Until the 1990s, little was known about the physical site of the camp beyond what survivors and perpetrators could recall. Archaeological investigations at Sobibor began in the 1990s. In 2001, a team led by Andrzej Kola from Nicolaus Copernicus University in Toruń investigated the former area of Lager III, finding seven pits with a total volume of roughly 19,000 cubic meters. While some of these pits appear to have been mass graves, others may have been used for open air cremation. The team also found pieces of barbed wire embedded in trees, which they identified as remnants of the camp's perimeter fence. Thus, they were able to partially map out the perimeter of the former camp site, which had not previously been known.

Sobibór Excavations 2
Archaeological excavations in the former area of the camp, pictured in 2014

In 2007, two archaeologists named Wojciech Mazurek and Yoram Haimi began to conduct small-scale investigations. Since 2013, the camp has been excavated by a joint team of Polish, Israeli, Slovak, and Dutch archeologists led by Mazurek, Haimi, and Ivar Schute. In accordance with Jewish law, these excavations avoided mass graves and were supervised by Polish rabbis. Their discovery of the foundations of the gas chambers, in 2014, attracted worldwide media attention.
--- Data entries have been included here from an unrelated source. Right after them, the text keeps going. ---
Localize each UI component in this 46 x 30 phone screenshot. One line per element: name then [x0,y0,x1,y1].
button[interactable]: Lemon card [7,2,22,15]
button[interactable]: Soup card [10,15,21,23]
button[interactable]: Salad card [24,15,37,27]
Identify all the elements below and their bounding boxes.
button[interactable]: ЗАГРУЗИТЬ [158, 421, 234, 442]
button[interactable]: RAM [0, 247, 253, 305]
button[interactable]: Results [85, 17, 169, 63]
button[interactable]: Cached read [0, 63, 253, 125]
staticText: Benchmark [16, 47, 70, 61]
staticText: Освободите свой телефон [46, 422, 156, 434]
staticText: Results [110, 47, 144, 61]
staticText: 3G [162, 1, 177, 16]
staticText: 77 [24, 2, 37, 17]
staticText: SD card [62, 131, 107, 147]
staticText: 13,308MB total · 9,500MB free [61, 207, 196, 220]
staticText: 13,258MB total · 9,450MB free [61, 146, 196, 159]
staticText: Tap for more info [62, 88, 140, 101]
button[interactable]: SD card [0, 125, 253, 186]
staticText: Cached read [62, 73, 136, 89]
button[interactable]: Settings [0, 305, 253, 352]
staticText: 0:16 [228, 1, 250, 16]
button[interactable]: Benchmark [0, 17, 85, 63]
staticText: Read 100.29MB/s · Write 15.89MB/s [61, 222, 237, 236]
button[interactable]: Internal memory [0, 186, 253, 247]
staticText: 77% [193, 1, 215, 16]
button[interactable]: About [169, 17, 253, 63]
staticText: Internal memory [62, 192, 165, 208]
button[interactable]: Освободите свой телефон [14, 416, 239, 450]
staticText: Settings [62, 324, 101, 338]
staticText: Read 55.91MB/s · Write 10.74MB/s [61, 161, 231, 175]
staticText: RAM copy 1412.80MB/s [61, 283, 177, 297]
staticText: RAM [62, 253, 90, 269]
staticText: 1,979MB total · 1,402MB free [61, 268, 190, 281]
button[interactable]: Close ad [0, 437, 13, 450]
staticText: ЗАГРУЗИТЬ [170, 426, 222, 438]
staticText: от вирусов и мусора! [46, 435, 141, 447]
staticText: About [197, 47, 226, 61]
Between 2011 and 2015, thousands of personal items belonging to victims were uncovered by the teams. At the ramp, large dumps of household items, including "glasses, combs, cutlery, plates, watches, coins, razors, thimbles, scissors, toothpaste" were found, but few valuables; Schute suggests that these items are indicative of victims' hopes to survive as forced labourers. In Lager III, the extermination area, household items were not found but "gold fillings, dentures, pendants, earrings, and a gold ring" were.

In 2020, the United States Holocaust Memorial Museum acquired a collection of photographs and documents from the descendants of Johann Niemann. These photos show daily life amongst the camp staff. Many show the perpetrators playing music and playing chess with one another. These photos are significant because there had previously only been two known photographs of Sobibor during its operation. These materials have been published in a German language book and ebook by Metropol Verlag entitled Fotos aus Sobibor. The photos received voluminous press coverage because two of them appear to show John Demjanjuk in the camp.

Dramatisations

The mechanics of Sobibor death camp were the subject of interviews filmed on location for the 1985 documentary film Shoah by Claude Lanzmann. In 2001, Lanzmann combined unused interviews with survivor Yehuda Lerner shot during the making of Shoah, along with new footage of Lerner, to tell the story of the revolt and escape in his followup documentary Sobibor, October 14, 1943, 4 p.m.

A highly fictionalized version of the Sobibor revolt was depicted in the 1978 American TV miniseries Holocaust.

The revolt was dramatized in the 1987 British TV film Escape from Sobibor, directed by Jack Gold and adapted from the book by Richard Rashke. The film's consultants included survivors Thomas Blatt, Shlomo Szmajzner, and Esther Raab.

More recently, the revolt was depicted in the 2018 Russian movie Sobibor, directed by Konstantin Khabensky. The movie presents Sasha Pechersky as a Russian patriotic figure, a depiction criticized by Garry Kasparov among others.